Configure HPO Algorithm

Supported algorithms

Auptimizer supports a number of different HPO algorithms. The names and descriptions are listed below:

Name

Algorithm

passive

Manually run job (for debug purpose)

random

Random search

sequence

Grid Search

spearmint

Spearmint: Bayesian Optimization based on Gaussian Process

bohb

HpBandSter: Bayesian Optimization and HyperBand

hyperopt

Hyperopt: Bayesian Optimization with Tree of Parzen Estimators (TPE)

hyperband

Hyperband: Multi-armed bandit approach

eas

EAS: Efficient Architecture Search by Network Transformation (Illustration purpose)

Use python -m aup.init to set up the experiment configuration interactively.

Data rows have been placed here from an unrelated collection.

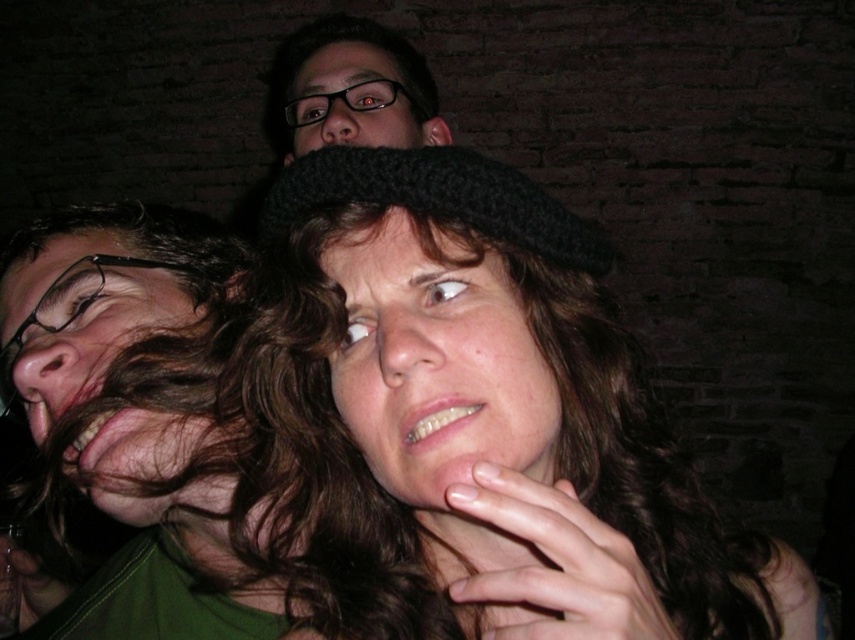 Question: Is knitted woolen hat at center positioned before brown hair at left?

Choices:
 (A) no
 (B) yes

Answer: (B)

Question: Is black knitted hat at center smaller than brown hair at left?

Choices:
 (A) no
 (B) yes

Answer: (A)

Question: Among these points, which one is farthest from the camera?

Choices:
 (A) (388, 112)
 (B) (373, 346)
 (C) (407, 481)
 (D) (199, 307)

Answer: (A)

Question: Can you confirm if brown hair at left is positioned to the left of matte black glasses at upper center?

Choices:
 (A) no
 (B) yes

Answer: (B)

Question: Which of the following is the closest to the observer?

Choices:
 (A) brown hair at left
 (B) matte black glasses at upper center

Answer: (A)

Question: Considering the real-world distances, which object is closest to the brown hair at left?

Choices:
 (A) knitted woolen hat at center
 (B) matte black glasses at upper center

Answer: (A) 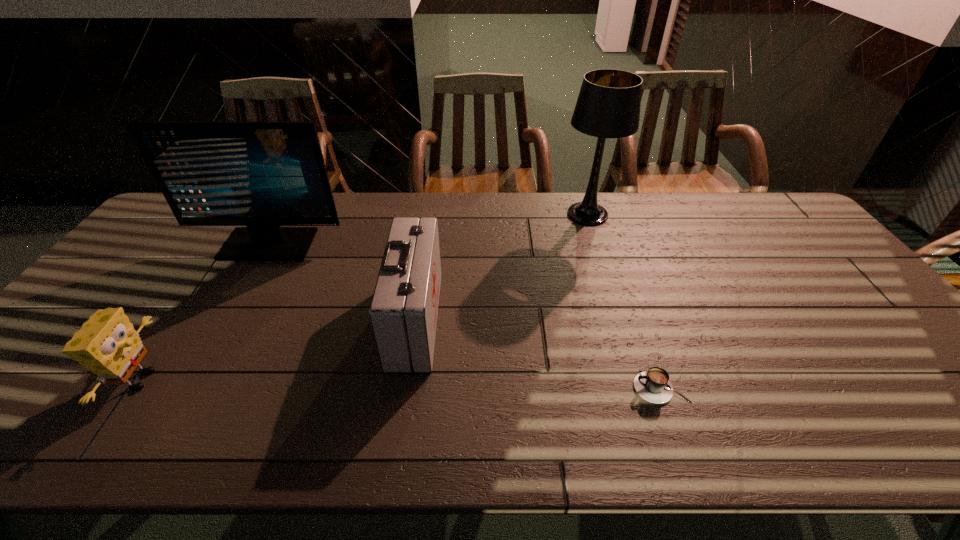 Find the location of a particular element. The image size is (960, 540). object identified as the second closest to the table lamp is located at coordinates (653, 385).

This screenshot has width=960, height=540. What are the coordinates of `vacant position in the image that satisfies the following two spatial constraints: 1. on the screen side of the monitor; 2. on the face of the second shortest object` in the screenshot? It's located at (191, 380).

Where is `free space that satisfies the following two spatial constraints: 1. on the screen side of the monitor; 2. on the face of the second shortest object`? This screenshot has height=540, width=960. free space that satisfies the following two spatial constraints: 1. on the screen side of the monitor; 2. on the face of the second shortest object is located at coordinates (191, 380). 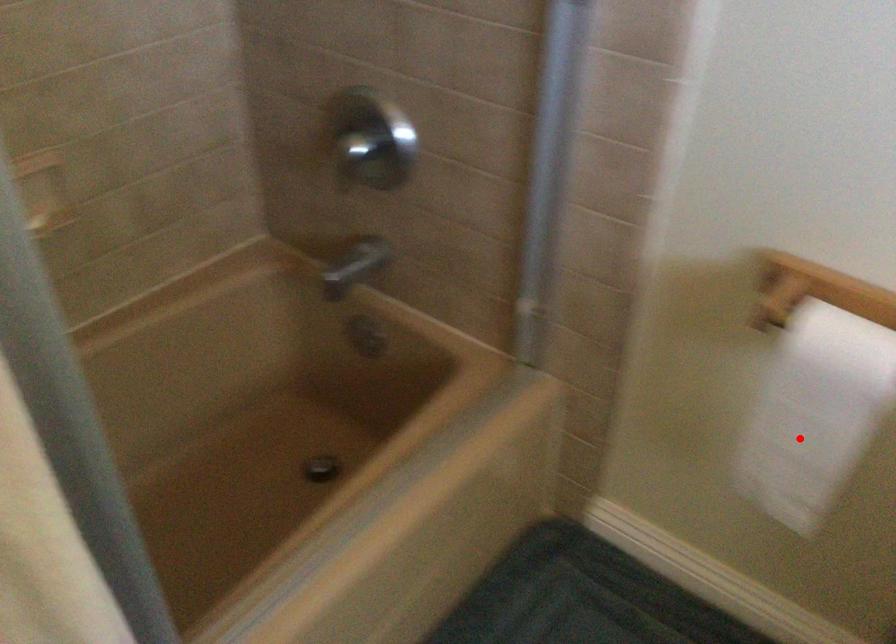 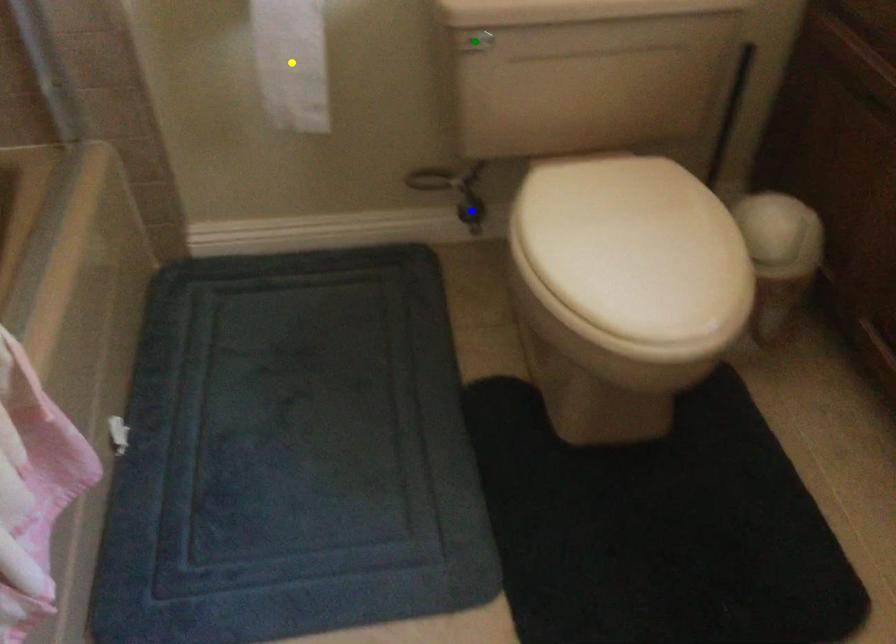 Question: I am providing you with two images of the same scene from different viewpoints. A red point is marked on the first image. You are given multiple points on the second image. Which spot in image 2 lines up with the point in image 1?

Choices:
 (A) yellow point
 (B) blue point
 (C) green point

Answer: (A) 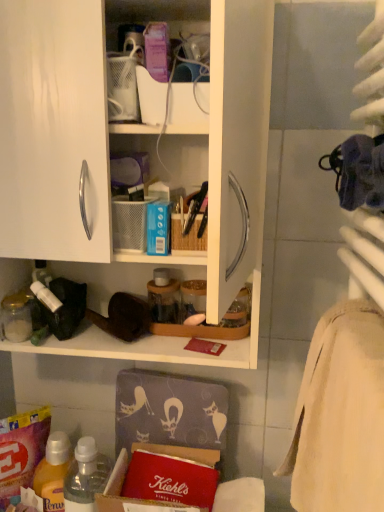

For finer control, advanced users can change the configuration manually by directly modifying the experiment.json file.

Configuration details

Below we cover the most common pieces. For requirements related to specific algorithms, please refer to the respective documentation.

The general structure of the configuration file is as follows:

{
 "proposer": "random",
 "n_samples": 10,
 "random_seed": 1,
 "script": "auto.py",
 "parameter_config": [
   {
     "name": "x",
     "range": [
       -5,
       5
     ],
     "type": "float"
   }
 ],
 "resource": "cpu",
 "resource_args": {
   "save_model": true
 },
 "job_failure": {
   "job_retries": 3,
   "ignore_fail": true
 },
 "n_parallel": 3,
 "target":"min",
 "workingdir:"./"
}

Name

Default

Explanation

proposer

random

hpo method used to propose new hyperparameter values (see below for full list)

n_samples

10

number of jobs to run

script

script to run

n_parallel

1

number of parallel jobs

job_retries

0

number of retries for failed jobs.

ignore_fail

False

whether to continue the experiment if a job fails.

target

max

search for max or min

resource

type of resource to run the experiment, [cpu, gpu, aws, node, passive]

parameter_config

{}

hyperparameter specification (see below)

workingdir

“./”

path to run the script, important for running jobs remotely (SSH/AWS)

resource_args

{}

other parameters to enable features like tracking intermediate results, saving best model, etc (see below)

for parameter_config:

Name

Content

name

name of the hyperparameter variable. Must be the same as used in the training script

range

[min, max] or a list of values

type

float, int, choice types are supported

Minor modifications or changes may be required for each algorithm. These options can be found at the corresponding API pages under aup.Proposer package (see API links below).

for resource_args:

Name

Default

Explanation

save_model

False

whether to save the best performing model (see below)

multi_res_labels

None

a list of additional results to be tracked, e.g. [“flops”, “param”]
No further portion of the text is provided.